[Work instruction]
Filter the entries, keeping every line with the word "客户门店汇总".
Start of Records for the task
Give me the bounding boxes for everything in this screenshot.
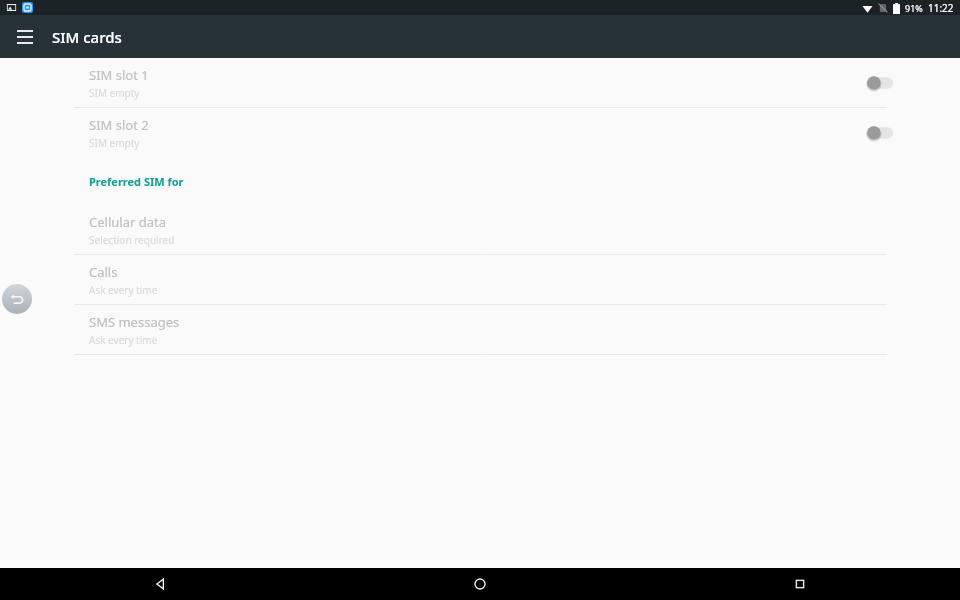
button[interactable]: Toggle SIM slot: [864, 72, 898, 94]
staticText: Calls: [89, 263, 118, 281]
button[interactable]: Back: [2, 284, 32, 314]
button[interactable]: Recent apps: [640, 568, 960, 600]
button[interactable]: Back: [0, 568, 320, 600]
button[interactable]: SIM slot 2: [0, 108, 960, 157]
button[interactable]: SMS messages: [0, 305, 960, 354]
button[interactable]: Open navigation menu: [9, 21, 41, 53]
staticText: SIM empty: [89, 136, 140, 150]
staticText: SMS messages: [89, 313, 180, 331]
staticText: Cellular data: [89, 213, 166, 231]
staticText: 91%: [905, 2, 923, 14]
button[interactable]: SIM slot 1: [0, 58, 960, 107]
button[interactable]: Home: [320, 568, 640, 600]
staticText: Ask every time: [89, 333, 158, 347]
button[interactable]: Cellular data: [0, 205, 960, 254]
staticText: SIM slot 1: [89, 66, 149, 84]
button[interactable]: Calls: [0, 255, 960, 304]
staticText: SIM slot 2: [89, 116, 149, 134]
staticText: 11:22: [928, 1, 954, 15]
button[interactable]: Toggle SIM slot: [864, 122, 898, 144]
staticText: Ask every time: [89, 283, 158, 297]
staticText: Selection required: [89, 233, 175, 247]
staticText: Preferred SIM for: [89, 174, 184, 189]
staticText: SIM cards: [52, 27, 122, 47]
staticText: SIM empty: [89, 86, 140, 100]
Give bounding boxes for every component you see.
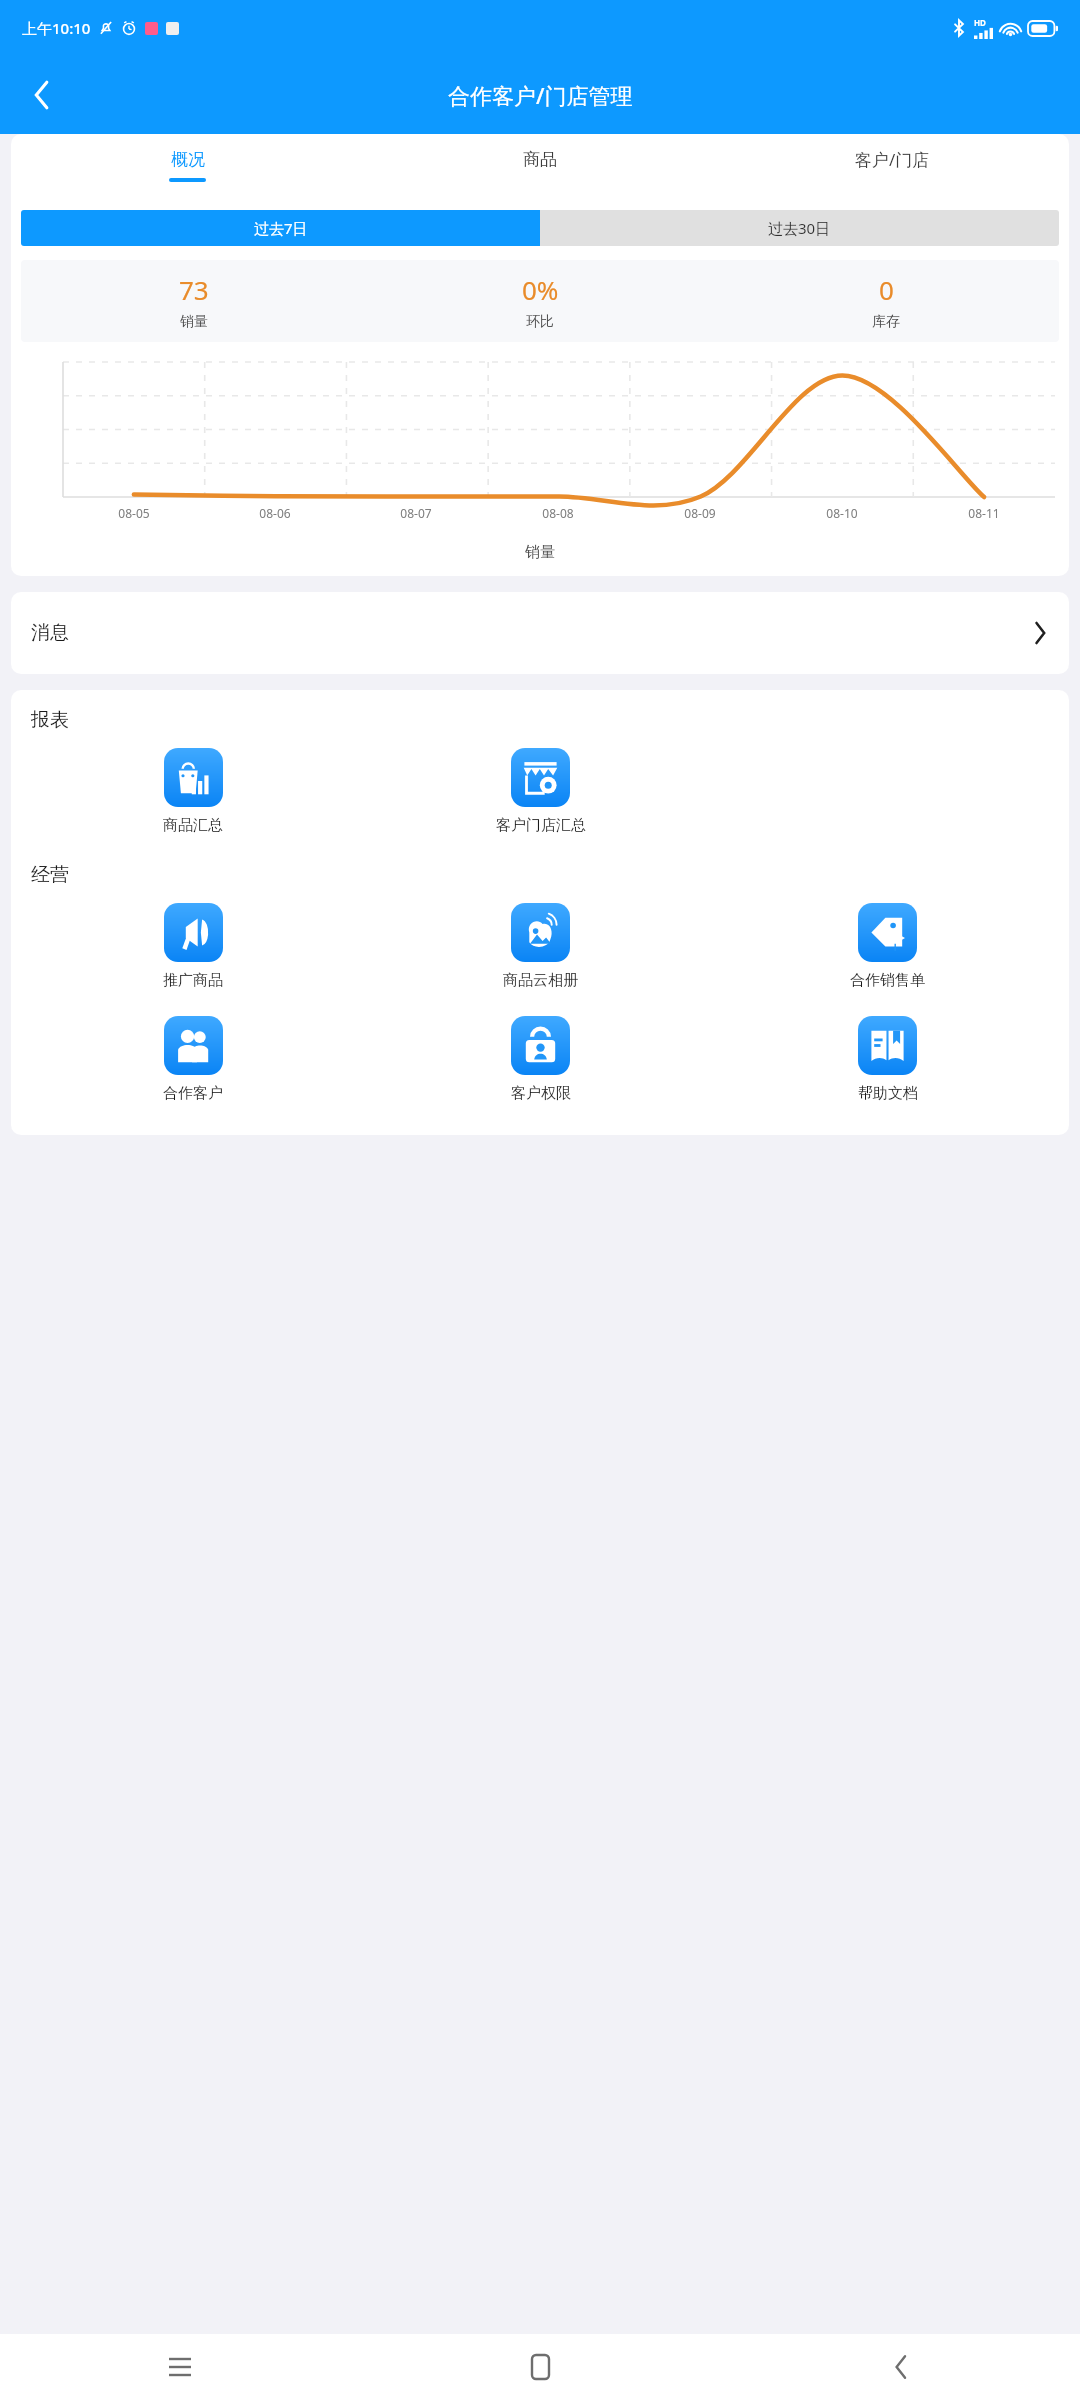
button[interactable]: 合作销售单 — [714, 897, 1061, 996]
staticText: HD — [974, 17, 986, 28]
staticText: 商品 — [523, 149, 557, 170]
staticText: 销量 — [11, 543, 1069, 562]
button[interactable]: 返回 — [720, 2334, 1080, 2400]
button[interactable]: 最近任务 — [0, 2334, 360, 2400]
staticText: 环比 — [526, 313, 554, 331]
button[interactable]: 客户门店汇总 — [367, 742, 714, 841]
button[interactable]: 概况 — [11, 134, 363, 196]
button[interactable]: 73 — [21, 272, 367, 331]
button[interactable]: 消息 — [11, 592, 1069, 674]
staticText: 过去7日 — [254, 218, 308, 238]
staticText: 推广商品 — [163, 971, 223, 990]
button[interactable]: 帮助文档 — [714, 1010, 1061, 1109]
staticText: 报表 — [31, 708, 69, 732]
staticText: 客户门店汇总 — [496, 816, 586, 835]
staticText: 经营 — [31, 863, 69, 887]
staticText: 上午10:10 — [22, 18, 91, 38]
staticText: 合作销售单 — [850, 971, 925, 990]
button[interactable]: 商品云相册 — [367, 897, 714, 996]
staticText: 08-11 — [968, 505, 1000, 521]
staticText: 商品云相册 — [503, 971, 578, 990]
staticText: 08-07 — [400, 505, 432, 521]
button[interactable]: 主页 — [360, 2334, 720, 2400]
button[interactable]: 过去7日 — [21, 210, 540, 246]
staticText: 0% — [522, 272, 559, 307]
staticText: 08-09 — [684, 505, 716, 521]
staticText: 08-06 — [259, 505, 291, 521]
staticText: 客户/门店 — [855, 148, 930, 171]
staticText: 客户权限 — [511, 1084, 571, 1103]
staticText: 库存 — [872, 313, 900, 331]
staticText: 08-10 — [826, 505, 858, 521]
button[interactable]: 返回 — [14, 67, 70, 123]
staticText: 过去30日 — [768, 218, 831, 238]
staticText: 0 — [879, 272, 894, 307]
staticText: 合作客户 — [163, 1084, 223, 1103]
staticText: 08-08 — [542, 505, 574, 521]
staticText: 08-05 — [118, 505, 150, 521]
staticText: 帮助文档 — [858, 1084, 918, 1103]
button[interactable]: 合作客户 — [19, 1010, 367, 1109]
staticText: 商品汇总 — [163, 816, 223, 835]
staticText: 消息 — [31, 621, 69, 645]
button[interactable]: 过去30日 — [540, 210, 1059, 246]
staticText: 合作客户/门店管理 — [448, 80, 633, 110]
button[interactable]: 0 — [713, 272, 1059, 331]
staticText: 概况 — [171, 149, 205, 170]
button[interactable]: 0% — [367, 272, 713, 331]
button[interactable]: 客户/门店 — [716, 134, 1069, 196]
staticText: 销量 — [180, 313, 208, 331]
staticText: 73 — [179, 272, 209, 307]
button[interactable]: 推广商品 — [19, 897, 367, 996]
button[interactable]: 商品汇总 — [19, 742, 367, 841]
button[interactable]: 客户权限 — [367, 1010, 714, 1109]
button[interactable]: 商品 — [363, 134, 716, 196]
End of Records for the task
[Result of the exercise]
button[interactable]: 客户门店汇总 — [367, 742, 714, 841]
staticText: 客户门店汇总 — [496, 816, 586, 835]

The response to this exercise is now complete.